The cinematographer of The War at Home was Peter Levy, who had recently completed John Woo's Broken Arrow. If you've seen a lot of character-heavy dramas adapted from plays, you can appreciate how much effort Levy and Estevez invested to ensure that the camerawork never felt like it was recording performances on a stage. Camera position, framing and movement seem to have been more their concern than obtaining striking imagery. Particularly impressive is their use of in-camera transitions and judicious edits to achieve the Vietnam flashback sequences; a contemporary production probably wouldn't be able to resist doing something flashier and computer-aided.

The 1080p, AVC-encoded Blu-ray falls in the middle range of transfers I've seen from Mill Creek, which means that it's adequate but nothing to get excited about. Having never seen the film theatrically, I can't offer any opinion on whether the flat, somewhat dull image is representative of the film's original look. Detail is certainly very good, if one examines the frame closely, with a natural-looking field of grain and no indication of any high-frequency filtering. Black levels appear somewhat attenuated, except in a few night scenes (especially flashbacks), and contrast often appears weak, but I suspect these are features of the original photography, such that any attempt to enhance them now in the transfer process would likely result in ringing, loss of detail or other undesirable side effects. As usual, Mill Creek has included no extras, which has made it easy to accommodate the film on a BD-25 without compression artifacts.
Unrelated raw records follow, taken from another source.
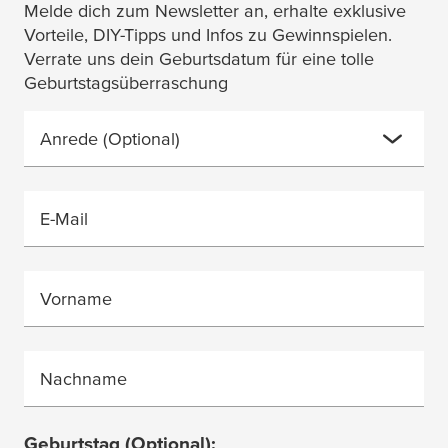
Melde dich zum Newsletter an, erhalte exklusive
Vorteile, DIY-Tipps und Infos zu Gewinnspielen.
Verrate uns dein Geburtsdatum für eine tolle
Geburtstagsüberraschung
Anrede
(Optional)
E-Mail
Vorname
Nachname
Geburtstag
(Optional)
:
The source material is reasonably well preserved, with only stray speckles and minor print damage.


The War at Home Blu-ray Movie, Audio Quality  2.5 of 5

The soundtrack is presented as DTS-HD MA 2.0. Although the film was made and released in 1996 (and the Dolby Digital logo appears in the end credits), IMDb indicates that the original sound format was stereo, which would be consistent with the limited budget. In any case, except for the brief Vietnam sequences, there isn't anything in the film that would benefit substantially from a discrete 5.1 track, and in this presentation the Vietnam scenes achieve their sonic impact because of the strong contrast with the remainder of the film. The essential component of the soundtrack is screenwriter James Duff's intense, expressive dialogue, which is relieved at key moments with appropriately chosen, period-specific songs, primarily by Crosby, Stills, Nash & Young. Additional, mournful underscoring has been suppied by the late Basil Poledouris (the original Conan the Barbarian, Robocop, The Hunt for Red October).


The War at Home Blu-ray Movie, Special Features and Extras  n/a of 5

None.


The War at Home Blu-ray Movie, Overall Score and Recommendation  3.5 of 5

It's not easy to make a good drama. It's even harder to get the modern Hollywood system to pay for it, because, let's face it, it's no longer what they do (and it wasn't in 1996). That Estevez managed to work the system to make something as good, enduring and still relevant as The War at Home is an impressive achievement. The Blu-ray is eminently watchable and, at Mill Creek's price point, highly recommended.